■ Entries provided:
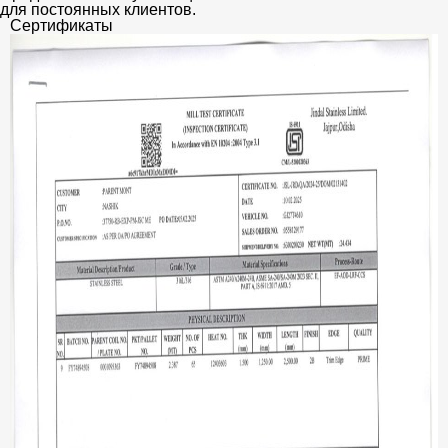
для постоянных клиентов.
Сертификаты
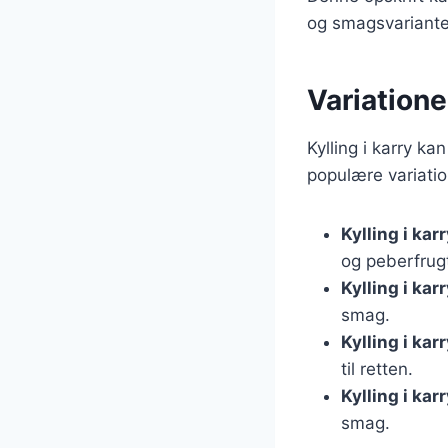
og smagsvarianter
Variationer
Kylling i karry ka
populære variatio
Kylling i ka
og peberfrugt
Kylling i kar
smag.
Kylling i ka
til retten.
Kylling i ka
smag.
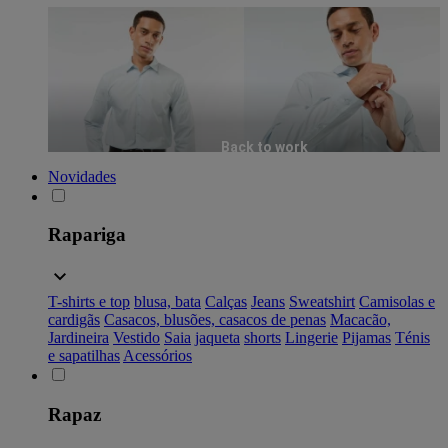
Back to work
Novidades
Rapariga
T-shirts e top
blusa, bata
Calças
Jeans
Sweatshirt
Camisolas e
cardigãs
Casacos, blusões, casacos de penas
Macacão,
Jardineira
Vestido
Saia
jaqueta
shorts
Lingerie
Pijamas
Ténis
e sapatilhas
Acessórios
Rapaz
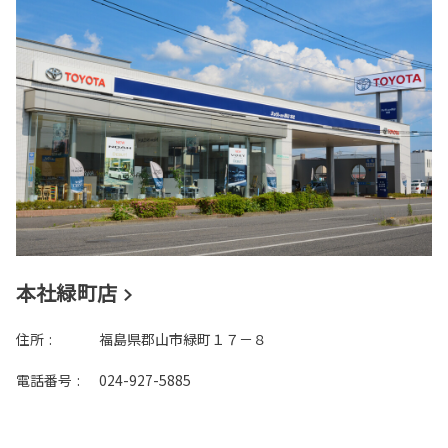
本社緑町店
住所
:
福島県郡山市緑町１７－８
電話番号
:
024-927-5885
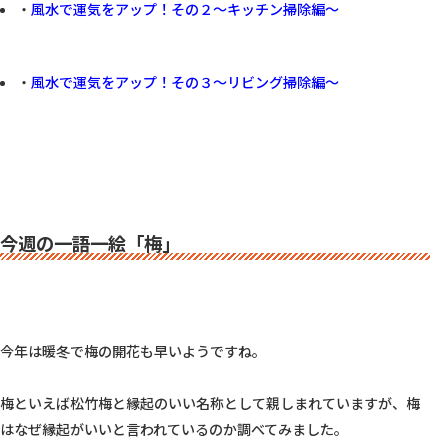
・
風水で運気をアップ！その２〜キッチン掃除編〜
・
風水で運気をアップ！その３
〜リビング掃除編〜
今週の一語一絵「梅」
今年は暖冬で梅の開花も早いようですね。

梅といえば松竹梅と縁起のいい名称として親しまれていますが、梅
はなぜ縁起がいいと言われているのか調べてみました。
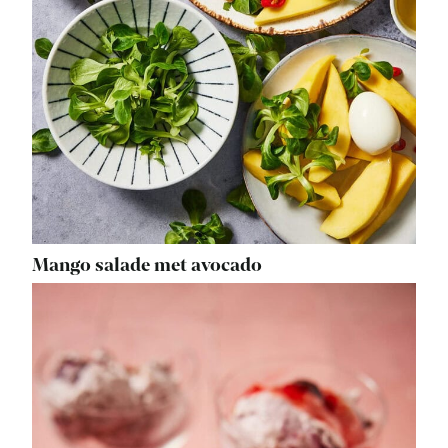
Mango salade met avocado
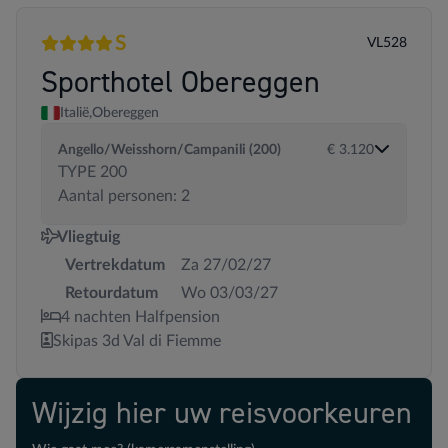
S
VL528
4 sterren
Superior
Sporthotel Obereggen
Italië,
Obereggen
Angello/Weisshorn/Campanili (200)
€ 3.120
TYPE 200
Aantal personen: 2
Vliegtuig
Vertrekdatum
Za 27/02/27
Retourdatum
Wo 03/03/27
4 nachten Halfpension
Skipas 3d Val di Fiemme
Wijzig hier uw reisvoorkeuren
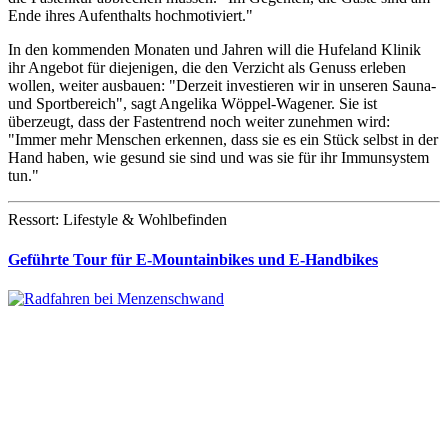
Ende ihres Aufenthalts hochmotiviert."
In den kommenden Monaten und Jahren will die Hufeland Klinik
ihr Angebot für diejenigen, die den Verzicht als Genuss erleben
wollen, weiter ausbauen: "Derzeit investieren wir in unseren Sauna-
und Sportbereich", sagt Angelika Wöppel-Wagener. Sie ist
überzeugt, dass der Fastentrend noch weiter zunehmen wird:
"Immer mehr Menschen erkennen, dass sie es ein Stück selbst in der
Hand haben, wie gesund sie sind und was sie für ihr Immunsystem
tun."
Ressort: Lifestyle & Wohlbefinden
Geführte Tour für E-Mountainbikes und E-Handbikes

■ Exercise: Copy each line of the listing that carries the string "風水で運気をアップ".

■ Finished task:
風水で運気をアップ！その２〜キッチン掃除編〜
風水で運気をアップ！その３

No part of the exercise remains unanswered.